This post follows last week's on
temperature integration methods. I described a general method of regression fitting of classes of integrable functions, of which the most used to date is
spherical harmonics (SH). I noted that the regression involved inverting a matrix HH consisting of all the scalar product integrals of the functions in the class. With perfect integration this matrix would be a unit matrix, but as the SH functions become more oscillatory, the integration method loses resolution, and the representation degrades with the condition number of the matrix HH. The condition number is the ratio of largest eigenvalue to smallest, so what is happening is that some eigenvectors become small, and the matrix is near singular. That means that the corresponding eigenvector might have a large multiplier in the representation.
I also use fitted SH for plotting each month's temperature. I described some of the practicalities
here (using different functions). Increasing the number of functions improves resolution, but when HH becomes too ill-conditioned, artefacts intrude, which are multiples of these near null eigenvectors.
In the previous post, I discussed how the condition of HH depends on the scalar product integral.

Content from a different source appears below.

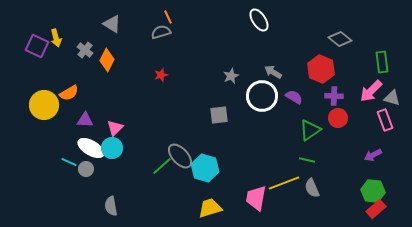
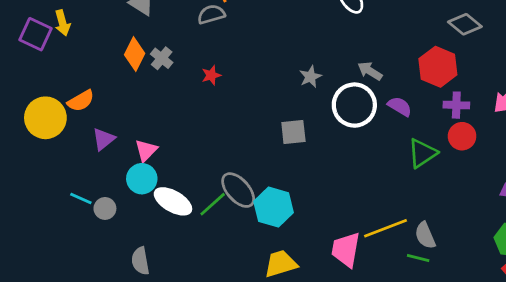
gray cross: (85, 50) -> (162, 58), moved
purple triangle: (85, 120) -> (104, 139), turned -42
white ellipse: (91, 148) -> (173, 201), moved
green line: (307, 160) -> (418, 258), moved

Since the SH are ideally orthogonal, better integration improves HH. I have been taking advantage of that in recent TempLS to increase the order of SH to 16, which implies 289 functions, using mesh integration. That might be overdoing it - I'm checking.
In this post, I will display those troublesome eigen modes. They are of interest because they are associated with regions of sparse coverage, and give a quantification of how much they matter. Another thing quantified is how much the integration method affects the condition number for a given order of SH. I'll develop that further in another post.
I took N=12 (169 functions), and looked at TempLS stations (GHCN+ERSST) which reported in May 2017. Considerations on choice of N are that if too low, the condition number is good, and the minimum modes don't show features emphasising sparsity. If the number is too high, each region like Antarctica can have several split modes, which confuses the issue.
The integration methods I chose were mostly described
here
- OLS - just the ordinary scalar product of the values
- grid - integration by summing on a 5x5° latitude/longitude grid. This was the earliest TempLS method, and is used by HADCRUT.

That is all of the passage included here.